Ticket #2440: HGQ improperly handling partitionable slots

The HGQ quota assignment does not properly account for partitionable slots with multiple cpus. When accept-surplus is disabled, it will result in slot starvation, as the quota will count a partitionable slot once instead of how many cpus it has available.

From Jon Thomas:

GROUP_NAMES = a, b
GROUP_QUOTA_DYNAMIC_a = 0.5
GROUP_QUOTA_DYNAMIC_b = 0.5

Simple case:

NUM_CPUS = 4
SLOT_TYPE_1 = cpus=2
SLOT_TYPE_1_PARTITIONABLE = TRUE
NUM_SLOTS_TYPE_1 = 2

Submit jobs to a.
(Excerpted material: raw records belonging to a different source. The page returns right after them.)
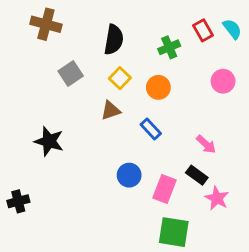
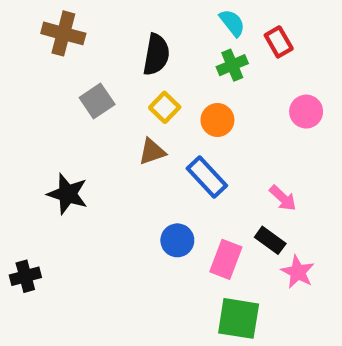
cyan semicircle: (232, 29) -> (232, 23), moved
blue rectangle: (151, 129) -> (207, 177), size x1.4

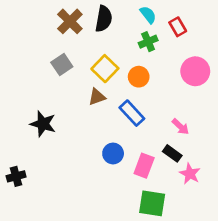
brown cross: (63, 33) -> (70, 21), moved, turned 30
black semicircle: (156, 55) -> (104, 19), moved
yellow square: (165, 107) -> (105, 69), size x1.4
pink circle: (306, 112) -> (195, 71), size x1.4

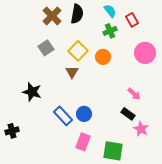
brown triangle: (97, 97) -> (72, 72), turned -40
blue rectangle: (132, 113) -> (63, 116), moved
pink rectangle: (144, 166) -> (83, 142), moved

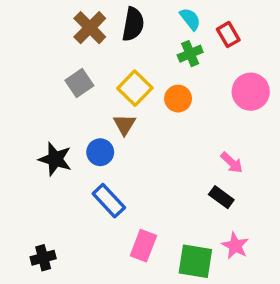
blue circle: (84, 114) -> (100, 152), moved
pink star: (141, 129) -> (235, 246), moved
black cross: (12, 131) -> (43, 258), moved

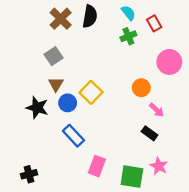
yellow square: (135, 88) -> (91, 92), moved
orange circle: (178, 99) -> (141, 88), moved
brown triangle: (124, 125) -> (56, 84), moved

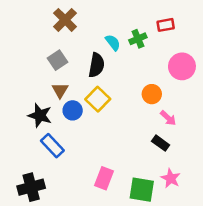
cyan semicircle: (128, 13) -> (113, 43), moved
black semicircle: (90, 16) -> (96, 65), moved
red rectangle: (154, 23) -> (166, 25), turned -70
blue rectangle: (73, 136) -> (52, 146), moved
black cross: (29, 174) -> (31, 187), size x1.5

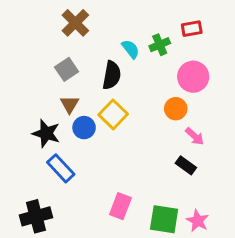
pink circle: (182, 66) -> (193, 77), moved
pink star: (171, 178) -> (198, 221), moved

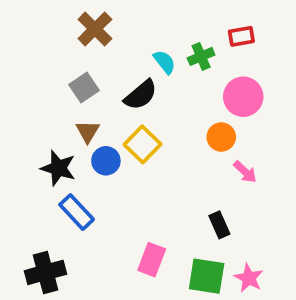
black semicircle: (112, 75) -> (141, 95), turned 40
black rectangle: (186, 165) -> (219, 225), moved, turned 30

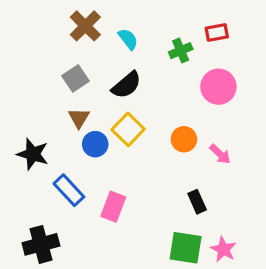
cyan semicircle: (164, 62) -> (128, 39), moved
orange circle: (221, 137) -> (184, 139), moved
black star: (58, 168) -> (33, 154), moved
pink rectangle: (152, 260) -> (113, 207), moved

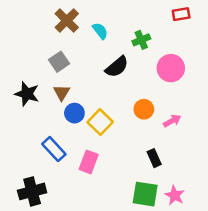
red rectangle: (217, 32) -> (181, 14), moved
black semicircle: (126, 85) -> (117, 67), moved
yellow square: (128, 129) -> (100, 122), moved
black star: (33, 154) -> (27, 94), moved
pink arrow: (220, 154) -> (172, 121), turned -72

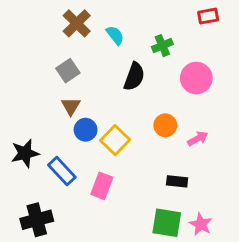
black semicircle: (117, 67) -> (134, 77), turned -30
black star: (27, 94) -> (25, 153), moved, turned -30
black rectangle: (154, 158) -> (177, 181), turned -60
Users in will not use more than one slot.

Seems to hit in other configs too:

NUM_CPUS = 20
SLOT_TYPE_1 = cpus=2
SLOT_TYPE_1_PARTITIONABLE = TRUE
NUM_SLOTS_TYPE_1 = 10

Will only use 9 slots

NUM_CPUS = 20
SLOT_TYPE_1 = cpus=4
SLOT_TYPE_1_PARTITIONABLE = TRUE
NUM_SLOTS_TYPE_1 = 5

Will only use 4 slots.
[Append remarks]

Remarks:

2011-Sep-03 13:44:34 by eje:
repro/test:

Using the following configuration, with both regular and partitionable slots:

NEGOTIATOR_DEBUG = D_FULLDEBUG
SCHEDD_INTERVAL	= 15
NEGOTIATOR_USE_SLOT_WEIGHTS = FALSE
GROUP_QUOTA_MAX_ALLOCATION_ROUNDS = 1

GROUP_NAMES = a, b
GROUP_QUOTA_DYNAMIC_a = 0.5
GROUP_QUOTA_DYNAMIC_b = 0.5
GROUP_ACCEPT_SURPLUS = FALSE

NUM_CPUS = 22
SLOT_TYPE_1 = cpus=4
SLOT_TYPE_1_PARTITIONABLE = TRUE
NUM_SLOTS_TYPE_1 = 5

SLOT_TYPE_2 = cpus=1
SLOT_TYPE_2_PARTITIONABLE = FALSE
NUM_SLOTS_TYPE_2 = 2

The unused slot profile should look like this:

$ svhist Machine _SlotType_ State Activity Cpus
      5 rorschach.localdomain | P | Unclaimed | Idle | 4
      2 rorschach.localdomain | X | Unclaimed | Idle | 1
      7 total

submit 12 jobs to group "a". The group should be allowed to run 11 jobs:

universe = vanilla
cmd = /bin/sleep
args = 1800
should_transfer_files = if_needed
when_to_transfer_output = on_exit
+AccountingGroup="a.user"
queue 12

Submit the above jsub file, and let several negotiator cycles pass. Before fix: the slots provided by partitionable slots are not properly accounted for, and slots are starved. "a" is only allowed to run 6 jobs, instead of its quota of 11:

$ qvhist AccountingGroup JobStatus
      6 a.user | 1
      6 a.user | 2
     12 total

After the fix, group "a" quota is filled, and 11 jobs are allowed to run:

$ qvhist AccountingGroup JobStatus
      1 a.user | 1
     11 a.user | 2
     12 total


Here is an additional test variation for the fixed version that exercises the code path for GROUP_DYNAMIC_MACH_CONSTRAINT / NEGOTIATOR_SLOT_POOLSIZE_CONSTRAINT

This configuration adds 42 slots, which will be ignored by the HGQ algorithms and by the job submission:

NEGOTIATOR_DEBUG = D_FULLDEBUG
SCHEDD_INTERVAL	= 15
NEGOTIATOR_USE_SLOT_WEIGHTS = FALSE
GROUP_QUOTA_MAX_ALLOCATION_ROUNDS = 1

GROUP_NAMES = a, b
GROUP_QUOTA_DYNAMIC_a = 0.5
GROUP_QUOTA_DYNAMIC_b = 0.5
GROUP_ACCEPT_SURPLUS = FALSE

NUM_CPUS = 22+42

SLOT_TYPE_1 = cpus=4
SLOT_TYPE_1_PARTITIONABLE = TRUE
NUM_SLOTS_TYPE_1 = 5

SLOT_TYPE_2 = cpus=1
SLOT_TYPE_2_PARTITIONABLE = FALSE
NUM_SLOTS_TYPE_2 = 2

# I intend this slot's quota to be ignored by
# GROUP_DYNAMIC_MACH_CONSTRAINT / NEGOTIATOR_SLOT_POOLSIZE_CONSTRAINT
SLOT_TYPE_3 = cpus=42
SLOT_TYPE_3_PARTITIONABLE = TRUE
NUM_SLOTS_TYPE_3 = 1

# ignore slots of type 3 for quota counting
GROUP_DYNAMIC_MACH_CONSTRAINT = (Cpus < 42)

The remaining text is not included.